*** INPUT Section Begins ***

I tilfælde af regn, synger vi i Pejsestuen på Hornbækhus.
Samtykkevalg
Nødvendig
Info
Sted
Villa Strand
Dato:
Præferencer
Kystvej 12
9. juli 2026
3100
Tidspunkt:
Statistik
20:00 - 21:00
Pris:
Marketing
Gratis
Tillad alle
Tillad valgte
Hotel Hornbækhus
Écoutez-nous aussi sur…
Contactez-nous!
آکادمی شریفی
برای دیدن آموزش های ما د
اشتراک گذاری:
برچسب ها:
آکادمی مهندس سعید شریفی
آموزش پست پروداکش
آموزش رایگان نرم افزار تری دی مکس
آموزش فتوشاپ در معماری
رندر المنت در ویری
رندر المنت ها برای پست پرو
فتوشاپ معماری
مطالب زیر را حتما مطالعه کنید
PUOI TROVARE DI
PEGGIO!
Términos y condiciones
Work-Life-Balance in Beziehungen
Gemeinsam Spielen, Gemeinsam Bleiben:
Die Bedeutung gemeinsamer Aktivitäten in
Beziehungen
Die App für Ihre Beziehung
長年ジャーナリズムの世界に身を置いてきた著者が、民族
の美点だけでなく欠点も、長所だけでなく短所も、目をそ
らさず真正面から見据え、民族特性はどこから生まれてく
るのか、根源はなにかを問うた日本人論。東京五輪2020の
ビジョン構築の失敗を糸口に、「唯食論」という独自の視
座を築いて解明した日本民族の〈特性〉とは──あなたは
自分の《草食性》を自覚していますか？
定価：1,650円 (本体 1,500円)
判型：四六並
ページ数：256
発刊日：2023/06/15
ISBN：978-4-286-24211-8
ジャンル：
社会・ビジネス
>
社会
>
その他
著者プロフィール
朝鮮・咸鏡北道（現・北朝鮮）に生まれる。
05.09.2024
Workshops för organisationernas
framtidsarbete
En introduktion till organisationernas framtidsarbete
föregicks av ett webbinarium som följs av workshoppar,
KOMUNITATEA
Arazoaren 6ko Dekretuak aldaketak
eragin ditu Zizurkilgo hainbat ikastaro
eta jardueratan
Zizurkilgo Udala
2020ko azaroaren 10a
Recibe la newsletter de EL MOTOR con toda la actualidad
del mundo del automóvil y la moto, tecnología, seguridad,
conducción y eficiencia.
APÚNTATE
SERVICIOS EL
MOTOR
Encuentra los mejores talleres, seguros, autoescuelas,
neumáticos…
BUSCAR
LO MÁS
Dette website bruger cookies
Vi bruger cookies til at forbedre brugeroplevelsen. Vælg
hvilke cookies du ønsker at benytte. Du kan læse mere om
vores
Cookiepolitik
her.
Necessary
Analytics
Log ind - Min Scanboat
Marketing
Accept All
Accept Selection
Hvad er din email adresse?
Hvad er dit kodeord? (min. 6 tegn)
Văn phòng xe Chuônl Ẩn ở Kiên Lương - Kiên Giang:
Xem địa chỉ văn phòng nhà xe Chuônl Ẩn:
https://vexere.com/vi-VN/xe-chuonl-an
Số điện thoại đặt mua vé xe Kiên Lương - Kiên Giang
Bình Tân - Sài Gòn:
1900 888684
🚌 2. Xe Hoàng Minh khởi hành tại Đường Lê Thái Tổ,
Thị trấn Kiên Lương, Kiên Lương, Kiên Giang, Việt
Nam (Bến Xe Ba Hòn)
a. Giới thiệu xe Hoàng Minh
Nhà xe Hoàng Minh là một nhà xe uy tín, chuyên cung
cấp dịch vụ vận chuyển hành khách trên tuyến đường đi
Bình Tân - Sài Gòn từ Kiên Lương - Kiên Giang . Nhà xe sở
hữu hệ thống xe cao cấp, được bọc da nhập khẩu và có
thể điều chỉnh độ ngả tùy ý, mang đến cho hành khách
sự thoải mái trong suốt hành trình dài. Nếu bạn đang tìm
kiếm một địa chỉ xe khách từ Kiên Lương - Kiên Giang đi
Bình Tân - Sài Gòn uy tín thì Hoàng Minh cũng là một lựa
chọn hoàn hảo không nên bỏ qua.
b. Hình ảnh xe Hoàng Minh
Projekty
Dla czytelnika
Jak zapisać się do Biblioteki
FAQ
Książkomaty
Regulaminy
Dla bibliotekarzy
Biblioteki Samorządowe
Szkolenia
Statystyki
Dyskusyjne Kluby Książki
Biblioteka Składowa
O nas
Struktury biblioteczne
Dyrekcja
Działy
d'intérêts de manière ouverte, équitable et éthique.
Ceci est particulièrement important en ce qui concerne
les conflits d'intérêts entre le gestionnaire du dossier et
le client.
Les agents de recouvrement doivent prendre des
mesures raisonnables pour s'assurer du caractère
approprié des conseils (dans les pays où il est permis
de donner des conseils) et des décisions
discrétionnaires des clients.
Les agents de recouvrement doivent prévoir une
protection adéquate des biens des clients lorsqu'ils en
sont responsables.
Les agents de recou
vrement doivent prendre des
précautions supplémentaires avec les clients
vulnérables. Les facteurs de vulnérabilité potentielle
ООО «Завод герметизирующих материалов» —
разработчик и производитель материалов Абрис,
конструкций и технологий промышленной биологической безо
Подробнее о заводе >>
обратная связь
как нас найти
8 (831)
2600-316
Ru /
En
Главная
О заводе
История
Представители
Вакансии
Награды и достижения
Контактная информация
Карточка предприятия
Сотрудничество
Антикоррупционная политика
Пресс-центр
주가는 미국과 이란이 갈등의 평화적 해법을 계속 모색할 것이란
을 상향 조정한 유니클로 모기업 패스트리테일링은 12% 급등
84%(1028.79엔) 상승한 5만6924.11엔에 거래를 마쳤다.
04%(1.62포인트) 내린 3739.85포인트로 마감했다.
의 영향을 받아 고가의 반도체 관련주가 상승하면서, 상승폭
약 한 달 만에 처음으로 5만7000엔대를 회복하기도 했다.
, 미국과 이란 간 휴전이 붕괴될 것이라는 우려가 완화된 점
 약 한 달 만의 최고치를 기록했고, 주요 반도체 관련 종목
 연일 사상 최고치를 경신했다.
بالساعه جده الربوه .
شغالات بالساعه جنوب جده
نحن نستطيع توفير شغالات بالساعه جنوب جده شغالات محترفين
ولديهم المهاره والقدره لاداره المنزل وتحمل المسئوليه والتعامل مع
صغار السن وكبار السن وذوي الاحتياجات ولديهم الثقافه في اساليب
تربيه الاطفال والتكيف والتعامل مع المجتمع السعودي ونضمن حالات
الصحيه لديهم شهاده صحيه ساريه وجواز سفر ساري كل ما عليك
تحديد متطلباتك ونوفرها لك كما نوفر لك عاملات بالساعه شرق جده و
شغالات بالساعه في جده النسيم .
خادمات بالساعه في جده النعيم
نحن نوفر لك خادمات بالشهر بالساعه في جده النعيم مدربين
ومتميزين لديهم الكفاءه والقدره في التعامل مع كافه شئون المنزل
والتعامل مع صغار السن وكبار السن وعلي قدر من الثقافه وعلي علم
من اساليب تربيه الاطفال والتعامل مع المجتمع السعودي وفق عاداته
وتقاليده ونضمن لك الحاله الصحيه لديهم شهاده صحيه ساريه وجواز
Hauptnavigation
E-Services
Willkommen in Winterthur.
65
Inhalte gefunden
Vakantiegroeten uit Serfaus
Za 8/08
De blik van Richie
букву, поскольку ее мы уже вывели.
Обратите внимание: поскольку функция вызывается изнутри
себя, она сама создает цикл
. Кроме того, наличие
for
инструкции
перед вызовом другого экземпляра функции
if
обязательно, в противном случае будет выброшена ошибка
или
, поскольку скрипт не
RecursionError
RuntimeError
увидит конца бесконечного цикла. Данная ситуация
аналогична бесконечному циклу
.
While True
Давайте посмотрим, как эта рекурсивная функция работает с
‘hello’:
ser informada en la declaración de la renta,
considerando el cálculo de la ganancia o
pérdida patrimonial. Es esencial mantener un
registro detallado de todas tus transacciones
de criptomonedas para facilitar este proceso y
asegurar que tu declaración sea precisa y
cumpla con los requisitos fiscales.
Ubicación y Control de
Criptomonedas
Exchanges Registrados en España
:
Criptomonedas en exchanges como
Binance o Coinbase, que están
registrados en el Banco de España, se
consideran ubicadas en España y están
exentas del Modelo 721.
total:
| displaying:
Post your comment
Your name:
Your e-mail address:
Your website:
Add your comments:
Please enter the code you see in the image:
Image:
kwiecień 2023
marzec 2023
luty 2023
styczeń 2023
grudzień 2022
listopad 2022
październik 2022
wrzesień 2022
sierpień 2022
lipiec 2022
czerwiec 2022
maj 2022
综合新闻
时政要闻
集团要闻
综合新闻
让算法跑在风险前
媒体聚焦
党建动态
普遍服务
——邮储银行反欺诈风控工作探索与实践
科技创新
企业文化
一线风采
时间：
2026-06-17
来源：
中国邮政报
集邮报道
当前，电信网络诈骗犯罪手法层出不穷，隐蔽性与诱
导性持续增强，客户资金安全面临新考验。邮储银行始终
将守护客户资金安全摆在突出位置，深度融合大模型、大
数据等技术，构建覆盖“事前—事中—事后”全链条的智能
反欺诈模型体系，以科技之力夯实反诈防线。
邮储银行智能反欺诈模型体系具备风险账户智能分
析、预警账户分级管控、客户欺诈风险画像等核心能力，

*** INPUT Section Ends ***

EXERCISE PROMPT ▸
Of all the entries above, output exactly the lines between the one holding "آکادمی مهندس سعید شریفی" and the one holding "Arazoaren 6ko Dekretuak aldaketak", inclusive.

EXERCISE RESPONSE ▸
آکادمی مهندس سعید شریفی
آموزش پست پروداکش
آموزش رایگان نرم افزار تری دی مکس
آموزش فتوشاپ در معماری
رندر المنت در ویری
رندر المنت ها برای پست پرو
فتوشاپ معماری
مطالب زیر را حتما مطالعه کنید
PUOI TROVARE DI
PEGGIO!
Términos y condiciones
Work-Life-Balance in Beziehungen
Gemeinsam Spielen, Gemeinsam Bleiben:
Die Bedeutung gemeinsamer Aktivitäten in
Beziehungen
Die App für Ihre Beziehung
長年ジャーナリズムの世界に身を置いてきた著者が、民族
の美点だけでなく欠点も、長所だけでなく短所も、目をそ
らさず真正面から見据え、民族特性はどこから生まれてく
るのか、根源はなにかを問うた日本人論。東京五輪2020の
ビジョン構築の失敗を糸口に、「唯食論」という独自の視
座を築いて解明した日本民族の〈特性〉とは──あなたは
自分の《草食性》を自覚していますか？
定価：1,650円 (本体 1,500円)
判型：四六並
ページ数：256
発刊日：2023/06/15
ISBN：978-4-286-24211-8
ジャンル：
社会・ビジネス
>
社会
>
その他
著者プロフィール
朝鮮・咸鏡北道（現・北朝鮮）に生まれる。
05.09.2024
Workshops för organisationernas
framtidsarbete
En introduktion till organisationernas framtidsarbete
föregicks av ett webbinarium som följs av workshoppar,
KOMUNITATEA
Arazoaren 6ko Dekretuak aldaketak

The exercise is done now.